Now, the authors of Anchor Modeling apply Sixth Normal Form. As I already explained, 6NF does not make sense when we have a relation with mutually independent attributes. 6NF also does not have a technique that shows how to put a relation into 6NF - this problem is left up to the users to solve.
Therefore, in order to do the history of an entity, we must first construct the entity well. I first showed that a different db design is necessary for databases which maintain changes than for databases that do not maintain changes. Also, I showed that the creating of binary structures differs in the two mentioned database types.

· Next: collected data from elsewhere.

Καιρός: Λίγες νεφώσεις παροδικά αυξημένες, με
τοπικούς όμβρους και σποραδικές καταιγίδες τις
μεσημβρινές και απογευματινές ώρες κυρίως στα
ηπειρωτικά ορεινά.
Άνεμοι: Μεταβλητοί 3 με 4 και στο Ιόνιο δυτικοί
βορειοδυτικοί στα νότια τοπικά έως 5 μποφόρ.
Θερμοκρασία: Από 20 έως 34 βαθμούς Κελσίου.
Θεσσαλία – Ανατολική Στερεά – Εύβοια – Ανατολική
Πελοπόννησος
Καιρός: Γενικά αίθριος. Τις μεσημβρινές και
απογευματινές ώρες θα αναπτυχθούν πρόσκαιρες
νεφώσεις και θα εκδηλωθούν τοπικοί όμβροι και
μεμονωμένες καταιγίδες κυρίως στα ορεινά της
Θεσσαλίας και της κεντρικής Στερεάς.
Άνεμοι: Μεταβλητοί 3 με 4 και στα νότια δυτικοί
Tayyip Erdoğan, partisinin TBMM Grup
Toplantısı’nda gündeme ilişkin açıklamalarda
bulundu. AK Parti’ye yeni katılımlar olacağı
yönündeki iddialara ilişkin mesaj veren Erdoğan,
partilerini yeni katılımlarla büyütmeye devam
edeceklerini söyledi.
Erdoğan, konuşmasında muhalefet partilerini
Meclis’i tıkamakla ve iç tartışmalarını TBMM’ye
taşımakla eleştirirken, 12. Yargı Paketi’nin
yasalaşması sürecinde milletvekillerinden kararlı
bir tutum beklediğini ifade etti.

In my paper from 2008, I showed how a mapping is done between different database models (ER into RM and vice versa):

1. A mapping is done between the db schemas.
2. Every entity from ER must have the corresponding tuple in RM (and vice versa). (This is a second mapping, which is between instances from the corresponding data models)
3. The semantics must be the same in both models. This means that instances from both data models denote the same real world objects.
4. A mapping must be done on the level of binary structures. The mapping of binary structures from ER into RM and the corresponding inverse mapping are both completely defined with the identifier of state of an entity. For databases that do not record history, this mapping is determined by the identifier of an entity (section6.4 and 6.5 in my paper). This is done for relationships in a similar way.

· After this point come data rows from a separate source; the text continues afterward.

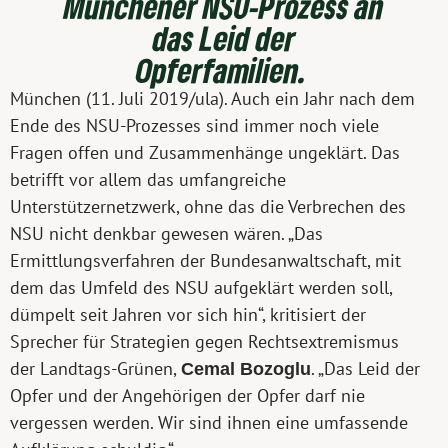
Münchener NSU-Prozess an
das Leid der
Opferfamilien.
München (11. Juli 2019/ula). Auch ein Jahr nach dem
Ende des NSU-Prozesses sind immer noch viele
Fragen offen und Zusammenhänge ungeklärt. Das
betrifft vor allem das umfangreiche
Unterstützernetzwerk, ohne das die Verbrechen des
NSU nicht denkbar gewesen wären. „Das
Ermittlungsverfahren der Bundesanwaltschaft, mit
dem das Umfeld des NSU aufgeklärt werden soll,
dümpelt seit Jahren vor sich hin“, kritisiert der
Sprecher für Strategien gegen Rechtsextremismus
der Landtags-Grünen,
Cemal Bozoglu
. „Das Leid der
Opfer und der Angehörigen der Opfer darf nie
vergessen werden. Wir sind ihnen eine umfassende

The authors of Anchor Modeling have only done the first step, and have failed to understand the others. They included this in their paper only after my critiques (explanations) on this user group, because this hadn’t been done at all in their first version of Anchor Modeling. This movement from Anchor Modeling into RM ( and probably the inverse?) was mystified by 6NF. I will again mention that I solved schema mapping in 2008. My intention in defining schema mapping was for it to be coordinated with Model Theory.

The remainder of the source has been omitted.